Par contre, si les émissions de GES baissent franchement d’ici 2020, la planète disposera de vingt à trente ans pour s’adapter. “Si on attend 2025, il ne restera plus que dix ans maximum pour tenir les objectifs de l’Accord de Paris et transformer l’économie vers un modèle bas carbone. Une mission quasi impossible.” Ces experts ne se sont pas contentés d’alerter mais ils proposent aux dirigeants du G20 et aux entreprises un plan d’action en six points avec dans le domaine de l’énergie, le renouvelable doit fournir une part d’au moins 30% de l’électricité mondiale et aucune nouvelle centrale à charbon ne devra être approuvée à partir de 2020. Quant à celles existantes, elles devront être fermées. Au plan des infrastructures, la mise en place par les villes et les États de plans pour décarboner les bâtiments et les infrastructures d’ici 2050, en prévoyant des financements à hauteur de 300 milliards de dollars par an.
Chaque année, les villes moderniseraient au moins 3% de leurs bâtiments pour les reconvertir en infrastructures bas carbone. Dans les transports, ces experts préconisent que les véhicules électriques devront composer 15% des nouvelles ventes (contre 1% aujourd’hui). Les gouvernements devront également imposer aux poids lourds une consommation en carburant réduite de 20%, et à l’aviation une réduction de 20% du CO2 émis au km. Dans l’agriculture, les émissions de gaz à effet de serre (GES) issues de la déforestation et de l’agriculture (qui représentent à l’heure actuelle 12% du total) devront disparaître. Au niveau des finances, le groupe préconise que les banques et gouvernements devront décupler le volume d’obligations vertes (71 milliards d’euros actuellement) pour financer les mesures visant à réduire les GES.
Autant dire que dans le fonctionnement actuel de l’économie mondiale, plusieurs observateurs estiment que la mise sur les rails d’un tel dispositif relève d’une forme d’utopie. L’échec de la réunion du G20 sur la question du climat risque de peser lourd sur l’avenir de la planète, les 20 pays qui composent ce groupe représentant 85% de l’économie mondiale. Les conclusions alarmantes du rapport (fsb-tcfd.org/publications/final-recommendations-report) du groupe d’experts sur le climat, la TCFD (Task Force on Climate Disclosure) mise en place par le Conseil de stabilité financière du G20 pour proposer aux entreprises des lignes directrices de reporting sur le climat et qui a travaillé durant 18 ans n’ont pas suffi à booster le consensus.

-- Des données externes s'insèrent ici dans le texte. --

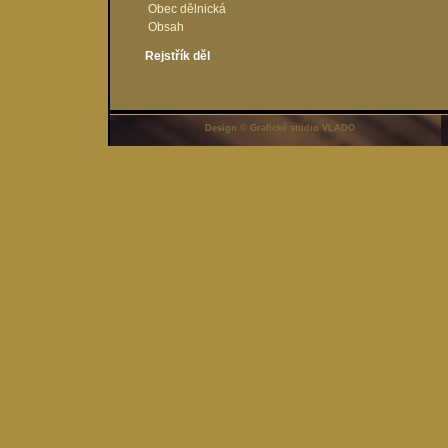
Obec dělnická
Obsah
Rejstřík děl
Design © Grafické studio VLADO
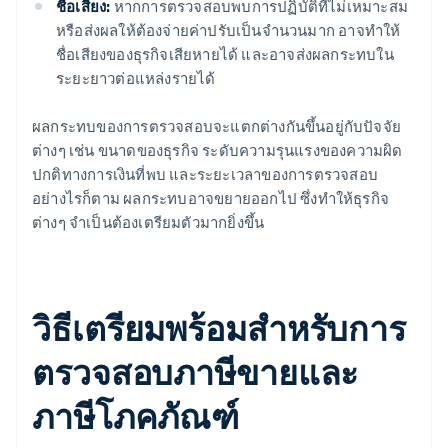
ชื่อเสียง:
หากการตรวจสอบพบการปฏิบัติที่ไม่เหมาะสม
หรือส่งผลให้ต้องจ่ายค่าปรับเป็นจำนวนมาก อาจทำให้
ชื่อเสียงของธุรกิจเสียหายได้ และอาจส่งผลกระทบใน
ระยะยาวต่อแหล่งรายได้
ผลกระทบของการตรวจสอบจะแตกต่างกันขึ้นอยู่กับปัจจัย
ต่างๆ เช่น ขนาดของธุรกิจ ระดับความรุนแรงของความผิด
ปกติทางการเงินที่พบ และระยะเวลาของการตรวจสอบ
อย่างไรก็ตาม ผลกระทบอาจขยายออกไป ซึ่งทำให้ธุรกิจ
ต่างๆ จำเป็นต้องเตรียมตัวมากยิ่งขึ้น
วิธีเตรียมพร้อมสําหรับการ
ตรวจสอบภาษีขายและ
ภาษีโภคภัณฑ์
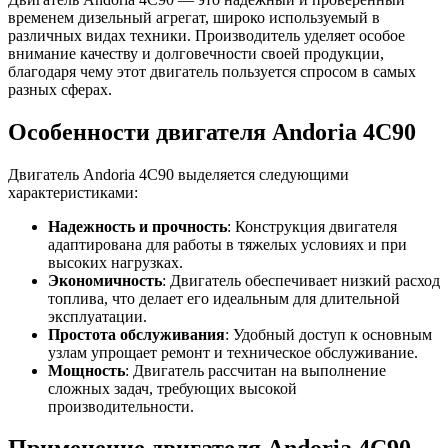
временем дизельный агрегат, широко используемый в
различных видах техники. Производитель уделяет особое
внимание качеству и долговечности своей продукции,
благодаря чему этот двигатель пользуется спросом в самых
разных сферах.
Особенности двигателя Andoria 4C90
Двигатель Andoria 4C90 выделяется следующими
характеристиками:
Надежность и прочность
: Конструкция двигателя
адаптирована для работы в тяжелых условиях и при
высоких нагрузках.
Экономичность
: Двигатель обеспечивает низкий расход
топлива, что делает его идеальным для длительной
эксплуатации.
Простота обслуживания
: Удобный доступ к основным
узлам упрощает ремонт и техническое обслуживание.
Мощность
: Двигатель рассчитан на выполнение
сложных задач, требующих высокой
производительности.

Ce document évalue le risque que fait peser le changement climatique pour les entreprises et l’économie ; c’est près de 2 300 milliards de dollars de valeurs boursières qui sont menacées. A la fin des travaux de ce sommet, Angela Merkel déclarait a déclaré : “Il est très clair que nous ne sommes pas parvenus à un consensus, mais les divergences n’ont pas été occultées, elles ont été clairement exprimées.” Le président français, Emmanuel Macron, quant à lui, a annoncé, qu’il réunirait le 12 décembre 2017, à Paris, un nouveau sommet sur la lutte contre le réchauffement climatique. “Le 12 décembre prochain, deux ans après l’entrée en vigueur de l’accord de Paris, je réunirai un nouveau sommet afin de prendre de nouvelles actions pour le climat, notamment sur le plan financier.”